37 - Approach to the patient presenting with parkinsonism

from Part VII - Parkinson's and related movement disorders


General symptomatology of patients with parkinsonism

In the nearly 200 years since James Parkinson's original essay on ‘shaking palsy’ (Parkinson, 1817), clinicians have learned that he described a syndrome rather than a specific disease and that Parkinson's has many imitators. As a syndrome, parkinsonism is characterized by tremor, bradykinesia, rigidity and postural reflex compromise. Parkinson's disease is one of many parkinsonian syndromes and is defined by the same clinical signs in association with a distinct type and pattern of cellular degeneration.

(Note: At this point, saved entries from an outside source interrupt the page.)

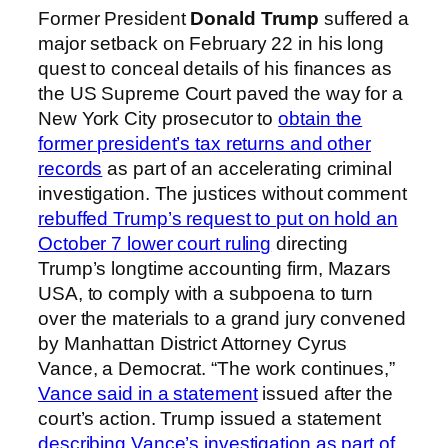
Former President
Donald Trump
suffered a
major setback on February 22 in his long
quest to conceal details of his finances as
the US Supreme Court paved the way for a
New York City prosecutor to
obtain the
former president’s tax returns and other
records
as part of an accelerating criminal
investigation. The justices without comment
rebuffed Trump’s request to put on hold an
October 7 lower court ruling
directing
Trump’s longtime accounting firm, Mazars
USA, to comply with a subpoena to turn
over the materials to a grand jury convened
by Manhattan District Attorney Cyrus
Vance, a Democrat. “The work continues,”
Vance said in a statement
issued after the
court’s action. Trump issued a statement
describing Vance’s investigation as part of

Parkinsonism can occur as an isolated clinical syndrome, classified as primary when it is due to hereditary or idiopathic causes or secondary when it has another identifiable underlying etiology. When parkinsonism occurs in association with other neurological signs, it is classified as one of the well-defined parkinsonism-plus syndromes or as parkinsonism associated with defined hereditodegenerative disorders (Table 37.1). Parkinson's disease is the archetype of primary parkinsonism. A thorough history and comprehensive examination can usually differentiate Parkinson's disease from other parkinsonian syndromes. Nevertheless, clinicopathological studies have shown that 20% of patients thought clinically to have Parkinson's disease turn out to have pathological cellular changes suggestive of other diagnoses, and 5–10% of parkinsonian subjects with an atypical clinical picture for Parkinson's disease have the typical cellular changes of Parkinson's disease at autopsy (Hughes et al., 2001).

Unilateral tremor is the most common initial symptom resulting in medical consultation for Parkinson's disease.